Uniform Continuity of function $\frac{1}{1+x^2}$

Question

How to show $f(x)$=$\frac{1}{1+x^2}$ is uniform continuous on $\Bbb R$.

Although, of course for any interval $[a,b]$, this function is continuous and bounded, therefore also uniformly continuous. Following Continuous Extension Theorem it is uniformly continuous on any $(a,b)$. Therefore proceeding this way, we can show it is uniformly continuous on $ \Bbb R$.

I wish to prove the same analytically. I assumed there exists $x,u \in \Bbb R$, such that $ |x-u|< \delta$.

Now,

$|f(x)-f(u)|$=$\frac {|x^2-u^2|}{|(1+x^2)(1+u^2)|}$ $\le$ $\frac{|x-u||x+u|}{x^2u^2}$ $\le$ $\delta$$\frac{|x+u|}{x^2u^2}$.

Here I stuck. I wish to find an $\epsilon$ so that the $|f(x)-f(y)|\lt \epsilon$, where $\delta$ depends only on $\epsilon$, not on $x$. But unable to do that. Tried to apply A.M-G.M inequality but could not find a fruitful result. What to do?

Answer 1

Note that the function is Lipschitz, as for any $x,y$ we have $$ |f(x)-f(y)|\leq \sup_{x\in \mathbb{R}}|f'(x)||x-y|=\frac{3\sqrt{13}}{16}|x-y| $$ Allowing you to choose $$ \delta=\frac{16\epsilon}{3\sqrt{13}} $$

Answer 2

If $f'$ is bounded in $\mathbb{R}$, then $f$ is uniform continuous.

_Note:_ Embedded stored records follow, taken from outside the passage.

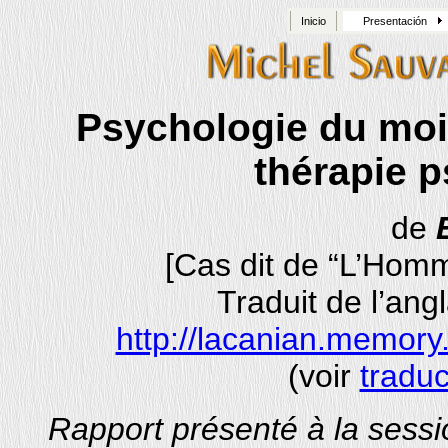
Inicio
Presentación
Psychologie du moi 
thérapie 
de
[Cas dit de “L’Homm
Traduit de l’an
http://lacanian.memory.
(voir
traduc
Rapport présenté à la sessi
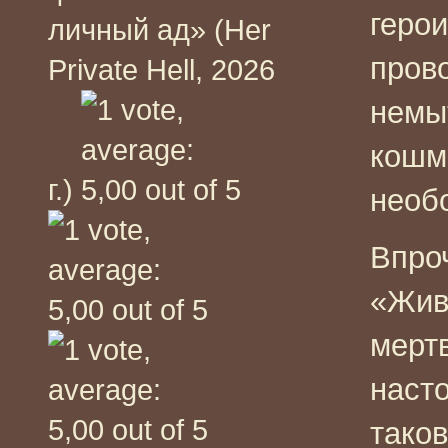
геро
личный ад» (Her
пров
Private Hell, 2026
немы
кошм
г.)
необ
Впро
«Жив
мерт
наст
таков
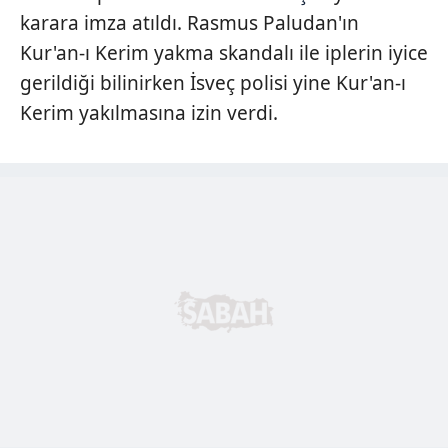
karara imza atıldı. Rasmus Paludan'ın
Kur'an-ı Kerim yakma skandalı ile iplerin iyice
gerildiği bilinirken İsveç polisi yine Kur'an-ı
Kerim yakılmasına izin verdi.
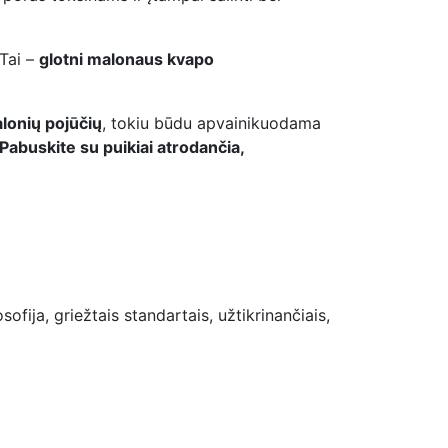
 Tai –
glotni malonaus kvapo
alonių pojūčių
, tokiu būdu apvainikuodama
Pabuskite su puikiai atrodančia,
fija, griežtais standartais, užtikrinančiais,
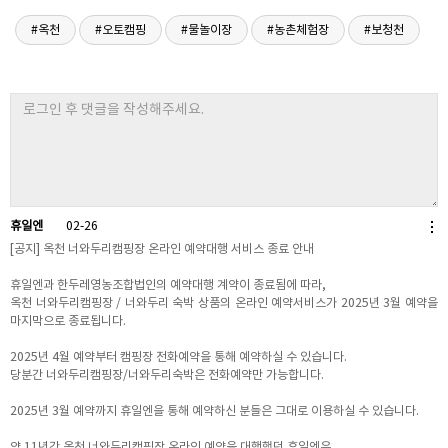
휴일엔
02-26
[공지] 옥천 너와두리캠핑장 온라인 예약대행 서비스 종료 안내
휴일엔과 한두레영농조합법인의 예약대행 계약이 종료됨에 따라,
옥천 너와두리캠핑장 / 너와두리 숙박 상품의 온라인 예약서비스가 2025년 3월 예약을
마지막으로 종료됩니다.
2025년 4월 예약부터 캠핑장 전화예약을 통해 예약하실 수 있습니다.
당분간 너와두리캠핑장/너와두리숙박은 전화예약만 가능합니다.
2025년 3월 예약까지 휴일엔을 통해 예약하신 분들은 그대로 이용하실 수 있습니다.
약 11년간 옥천 너와두리캠핑장 온라인 예약을 대행했던 휴일엔은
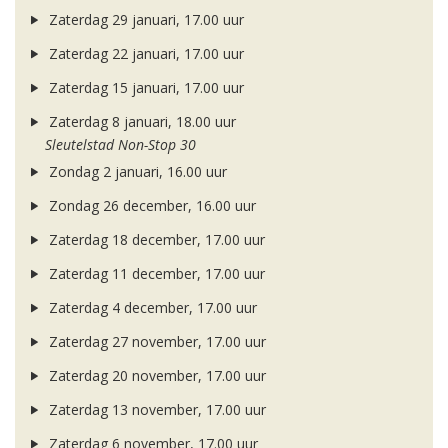
Zaterdag 29 januari, 17.00 uur
Zaterdag 22 januari, 17.00 uur
Zaterdag 15 januari, 17.00 uur
Zaterdag 8 januari, 18.00 uur
Sleutelstad Non-Stop 30
Zondag 2 januari, 16.00 uur
Zondag 26 december, 16.00 uur
Zaterdag 18 december, 17.00 uur
Zaterdag 11 december, 17.00 uur
Zaterdag 4 december, 17.00 uur
Zaterdag 27 november, 17.00 uur
Zaterdag 20 november, 17.00 uur
Zaterdag 13 november, 17.00 uur
Zaterdag 6 november, 17.00 uur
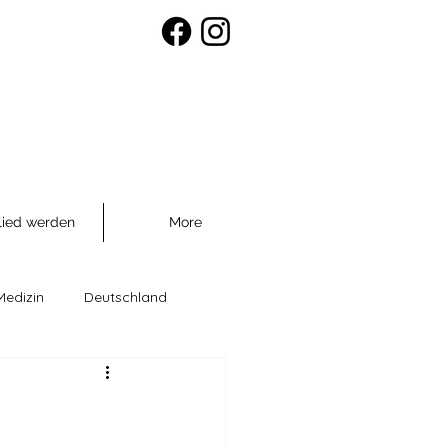
lied werden
More
Medizin
Deutschland
räventio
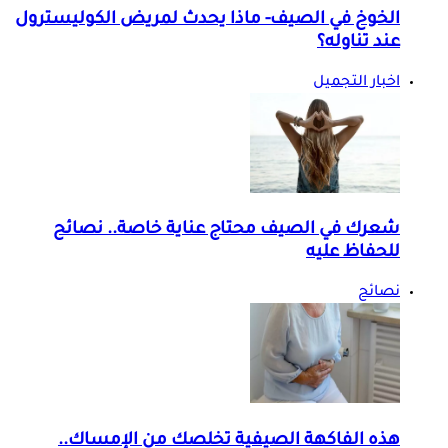
الخوخ في الصيف- ماذا يحدث لمريض الكوليسترول
عند تناوله؟
اخبار التجميل
شعرك في الصيف محتاج عناية خاصة.. نصائح
للحفاظ عليه
نصائح
هذه الفاكهة الصيفية تخلصك من الإمساك..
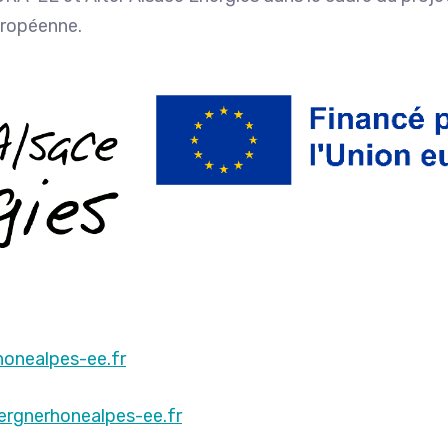
uropéenne.
honealpes-ee.fr
ergnerhonealpes-ee.fr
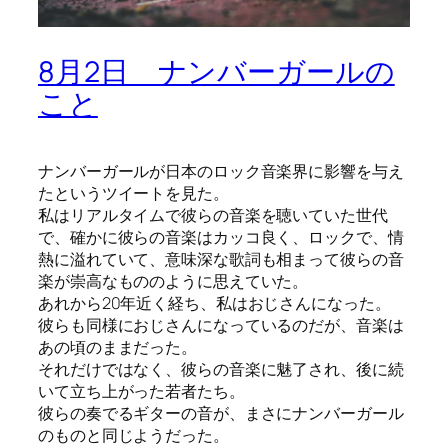
8月2日 ナンバーガールの
こと
ナンバーガールが日本のロック音楽界に影響を与え
たというツイートを見た。
私はリアルタイムで彼らの音楽を聴いていた世代
で、確かに彼らの音楽はカッコ良く、ロックで、情
熱に溢れていて、意味深な歌詞も相まって彼らの音
楽が崇高なもののように思えていた。
あれから20年近く経ち、私はおじさんになった。
彼らも同様におじさんになっているのだが、音楽は
あの頃のままだった。
それだけではなく、彼らの音楽に魅了され、後に続
いて立ち上がった若者たち。
彼らの奏でるギターの音が、まさにナンバーガール
のものと同じようだった。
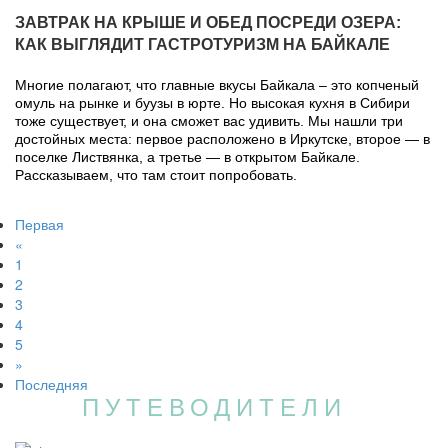
ЗАВТРАК НА КРЫШЕ И ОБЕД ПОСРЕДИ ОЗЕРА:
КАК ВЫГЛЯДИТ ГАСТРОТУРИЗМ НА БАЙКАЛЕ
Многие полагают, что главные вкусы Байкала – это копченый
омуль на рынке и буузы в юрте. Но высокая кухня в Сибири
тоже существует, и она сможет вас удивить. Мы нашли три
достойных места: первое расположено в Иркутске, второе — в
поселке Листвянка, а третье — в открытом Байкале.
Рассказываем, что там стоит попробовать.
Первая
«
1
2
3
4
5
»
Последняя
ПУТЕВОДИТЕЛИ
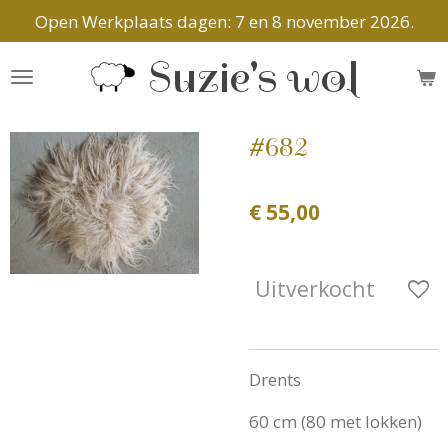
Open Werkplaats dagen: 7 en 8 november 2026.
Ga
direct
Suzie's wol
naar
de
hoofdinhoud
#682
€ 55,00
Uitverkocht
Drents
60 cm (80 met lokken)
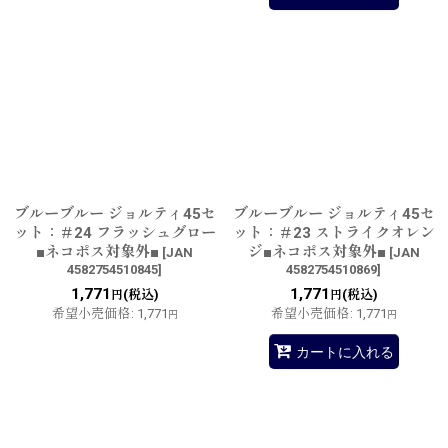
ブルーブルー ジョルティ45セ
ブルーブルー ジョルティ45セ
ット：＃24 フラッシュグロー
ット：＃23 ストライクオレン
■ネコポス対象外■
ジ■ネコポス対象外■
[
JAN
[
JAN
4582754510845
]
4582754510869
]
1,771
1,771
(税込)
(税込)
円
円
希望小売価格
:
1,771
希望小売価格
:
1,771
円
円
カートに入れる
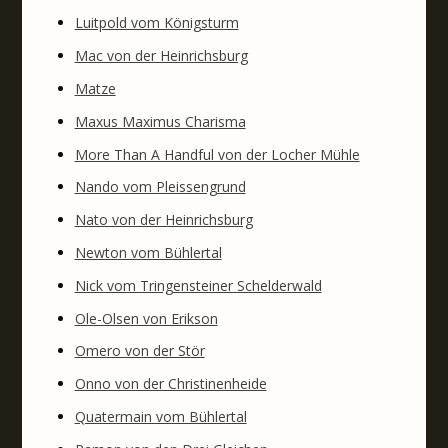
Luitpold vom Königsturm
Mac von der Heinrichsburg
Matze
Maxus Maximus Charisma
More Than A Handful von der Locher Mühle
Nando vom Pleissengrund
Nato von der Heinrichsburg
Newton vom Bühlertal
Nick vom Tringensteiner Schelderwald
Ole-Olsen von Erikson
Omero von der Stör
Onno von der Christinenheide
Quatermain vom Bühlertal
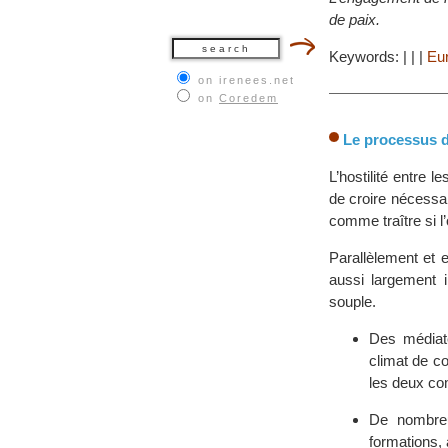
de paix.
Keywords:
|
|
|
Eu
on irenees.net
on
Coredem
Le processus de
L’hostilité entre 
de croire nécessai
comme traître si l
Parallèlement et e
aussi largement 
souple.
Des médiate
climat de c
les deux c
De nombreu
formations,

Indeed you know that $$ \left|f\left(x\right)-f\left(u\right)\right| \leq \underset{c \in \mathbb{R}}{\text{sup}} \ f'\left(c\right) \left|x-u\right| $$ Hence the result. ( Lipschitz continuous imples uniformly continous )

Answer 3

You can try to prove the following general result which is interesting by itself. A continuous real function defined on $\mathbb R$ which has finite limits on $\pm \infty$ is uniform continuous.

Then you just have to apply this result to your function $f$.

Answer 4

To complement the other answers; if you do wish to continue on your path:

$|f(x)-f(u)|$=$\color{blue}{\frac {|x^2-u^2|}{|(1+x^2)(1+u^2)|}}$ $\le$ $\frac{|x-u||x+u|}{x^2u^2}$ $\le$ $\delta$$\frac{|x+u|}{x^2u^2}$.

Picking up at the blue step:

$$\begin{align} \frac {|x^2-u^2|}{|(1+x^2)(1+u^2)|} & \le |x-u|\frac{|x|+|u|}{(1+x^2)(1+u^2)} \\[6pt] & \le|x-u|\left(\frac{|x|}{1+x^2}+\frac{|u|}{1+u^2}\right) \\[6pt] & \le 2|x-u| \end{align}$$

Answer 5

$f(x)=\frac{1}{1+x^2}\implies f'(x)=-\frac{2x}{(1+x^2)^2} $

For $|x|\le1$ we have $$\frac{|x|}{(1+x^2)^2} \le\frac{1}{(1+x^2)^2}\le 1$$

For $|x|\ge1$ we have $$|x|\le x^2 \le (1+x^2)^2\implies \frac{|x|}{(1+x^2)^2} \le 1$$

Hence,

$$|f'(x)|=\frac{2|x|}{(1+x^2)^2} \le 2\implies |f(x)-f(y)|\le 2|x-y|$$

This shows that $f$ is Lipschitz therefore, uniformly continuous.